# What to work on
In the records below, the line with "영상갤러리 (636, 410)" opens the range and the line with "검색 (328, 1621)" closes it; print that range exactly and nothing else.

# Records shown
---

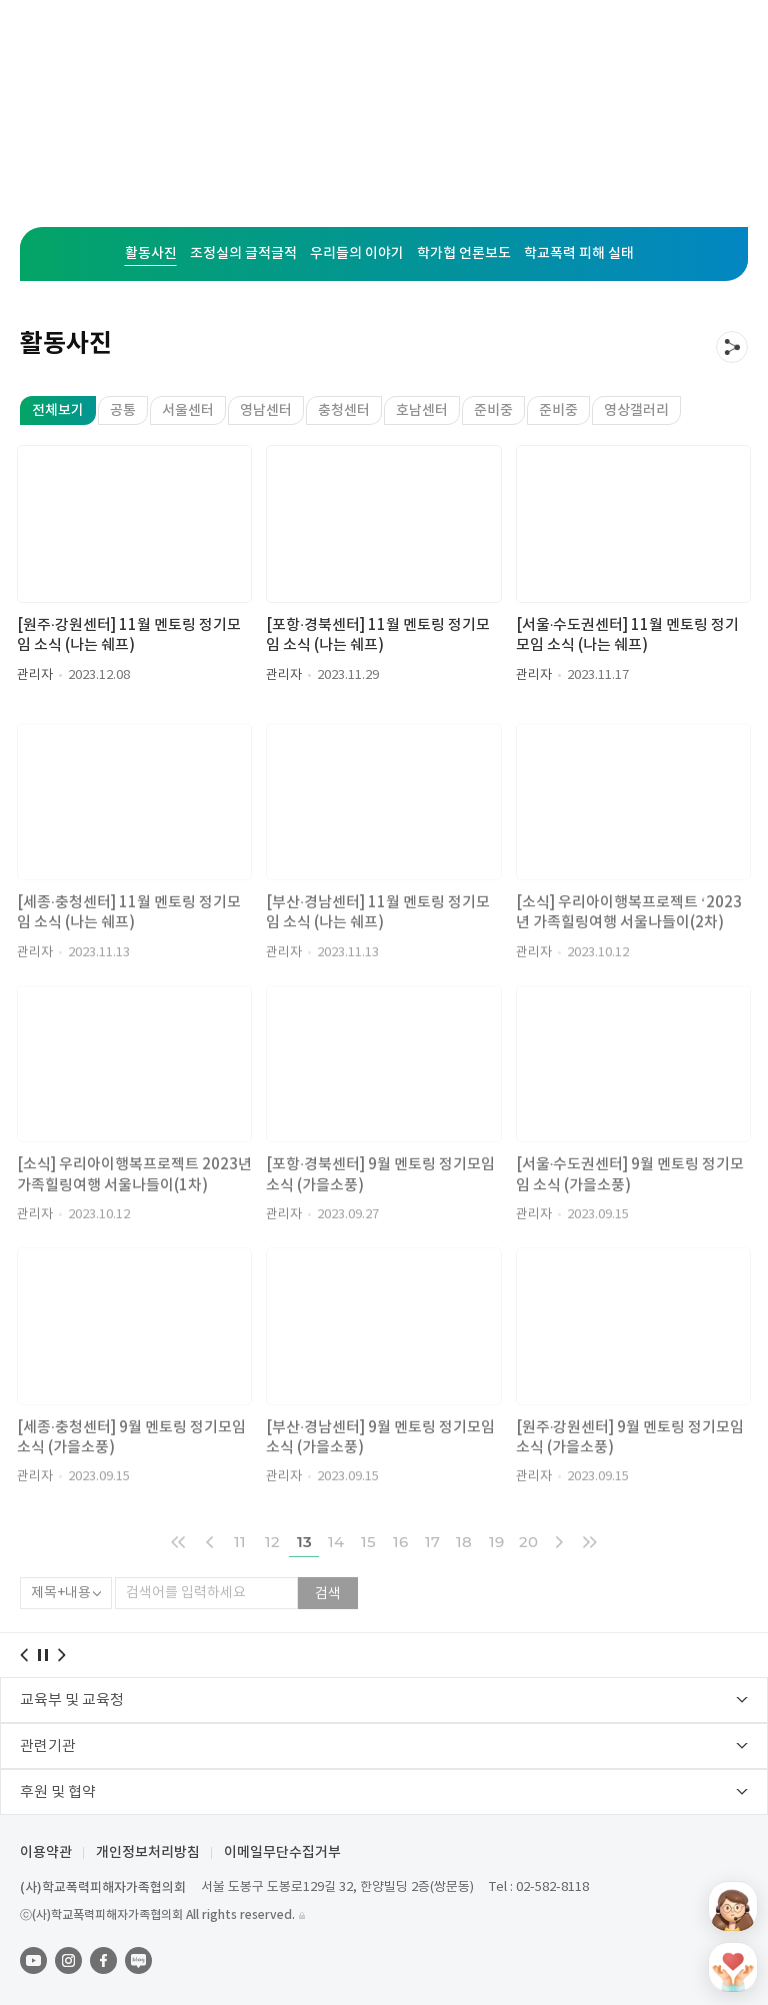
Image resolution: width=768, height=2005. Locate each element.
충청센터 (344, 410)
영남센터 (266, 410)
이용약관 (46, 1853)
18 (464, 1568)
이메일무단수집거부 (282, 1853)
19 (496, 1568)
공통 (123, 410)
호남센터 (422, 410)
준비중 (493, 410)
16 (400, 1568)
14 (336, 1568)
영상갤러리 (636, 410)
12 (272, 1568)
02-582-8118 (552, 1887)
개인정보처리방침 (148, 1853)
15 (368, 1568)
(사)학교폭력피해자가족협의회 (103, 1888)
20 (528, 1568)
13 (304, 1568)
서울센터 (188, 410)
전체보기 (58, 410)
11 (240, 1568)
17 (432, 1568)
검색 (328, 1621)
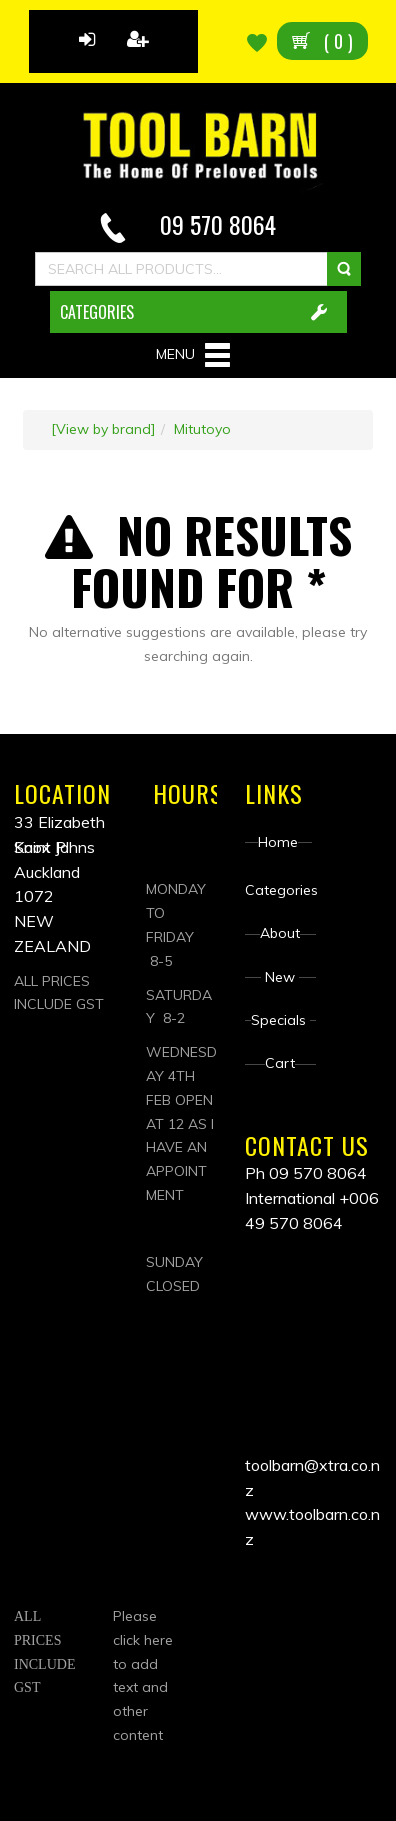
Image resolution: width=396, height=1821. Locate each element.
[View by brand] (103, 429)
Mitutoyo (202, 429)
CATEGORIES (97, 312)
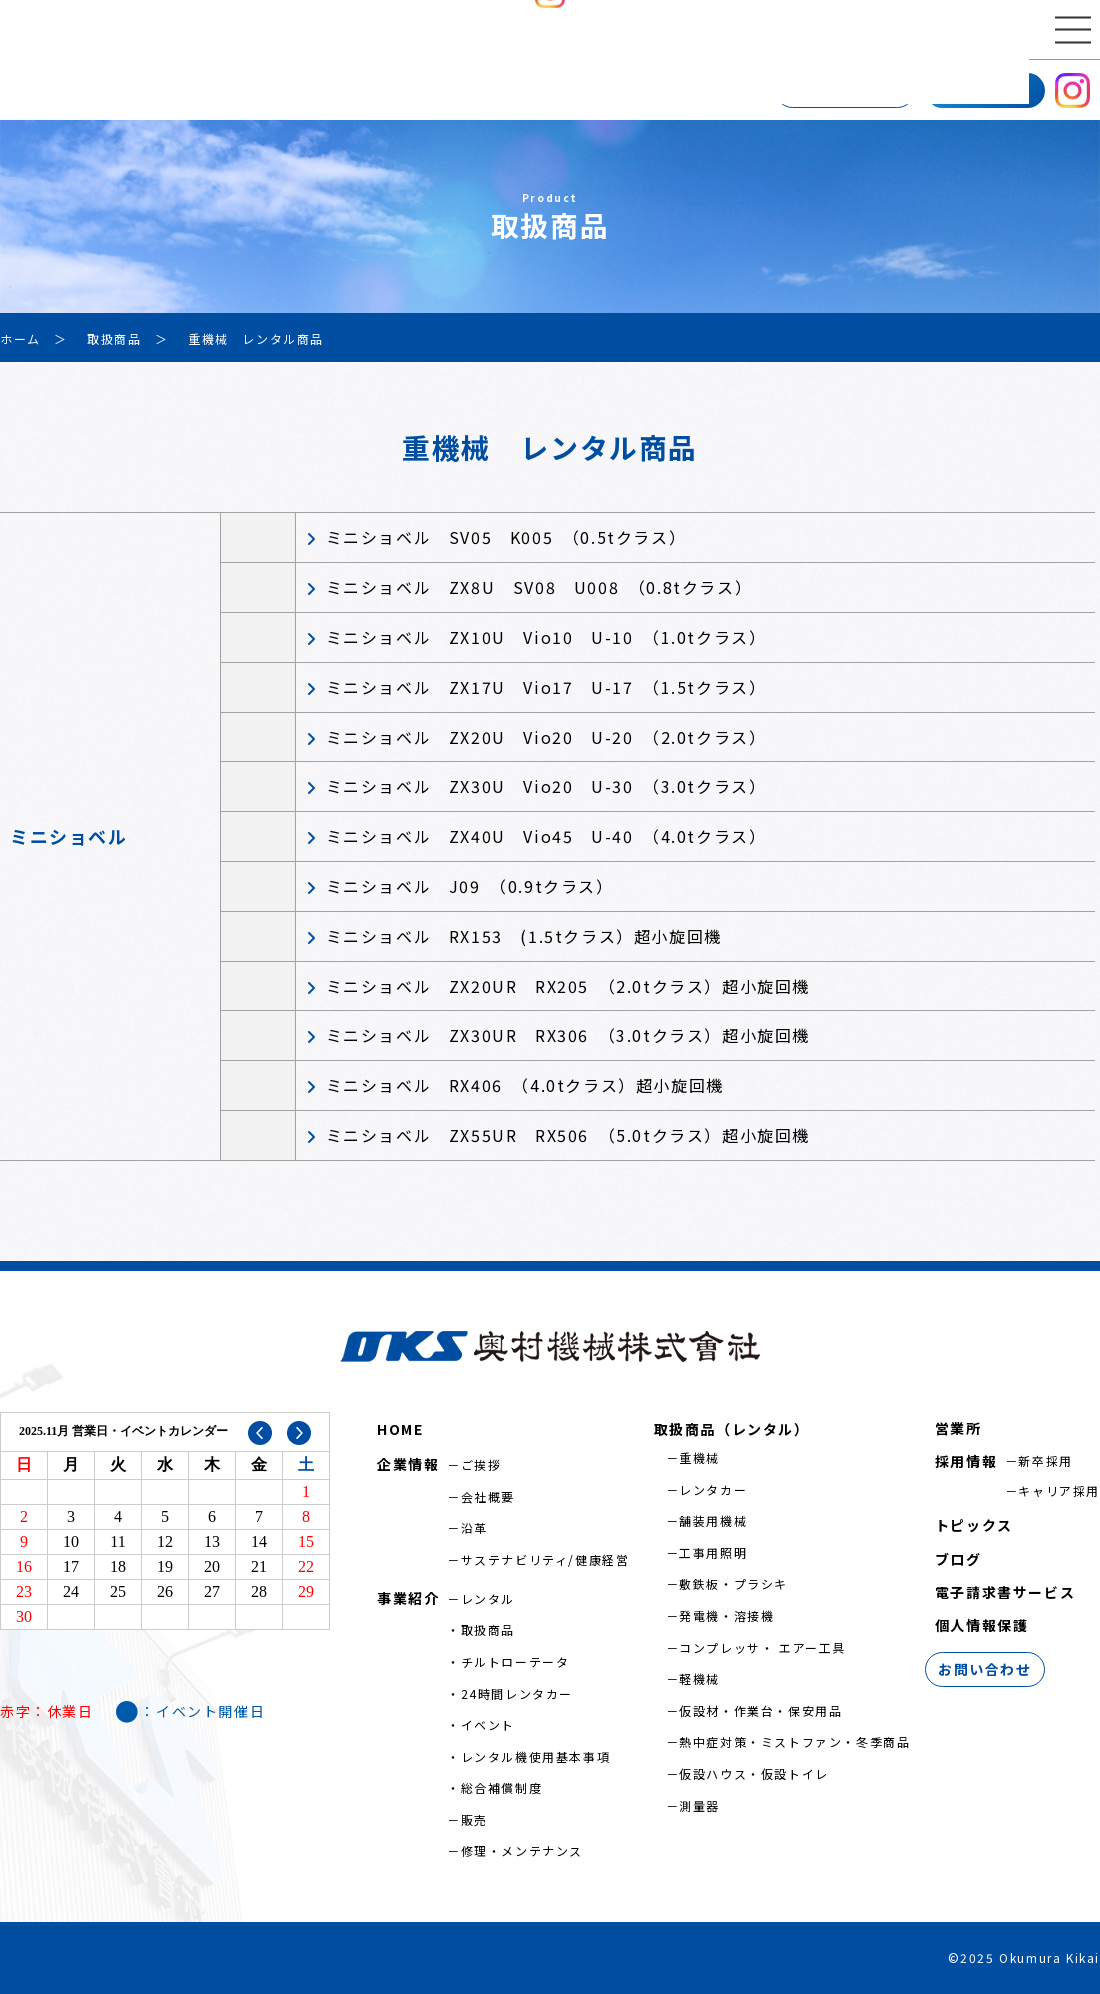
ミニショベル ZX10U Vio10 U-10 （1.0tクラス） (546, 637)
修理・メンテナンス (522, 1850)
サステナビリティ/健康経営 (545, 1559)
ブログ (958, 1559)
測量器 (699, 1805)
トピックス (974, 1525)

---

# Your solution
영상갤러리 (636, 410)
12 (272, 1568)
02-582-8118 (552, 1887)
개인정보처리방침 (148, 1853)
15 (368, 1568)
(사)학교폭력피해자가족협의회 (103, 1888)
20 (528, 1568)
13 (304, 1568)
서울센터 (188, 410)
전체보기 (58, 410)
11 (240, 1568)
17 (432, 1568)
검색 (328, 1621)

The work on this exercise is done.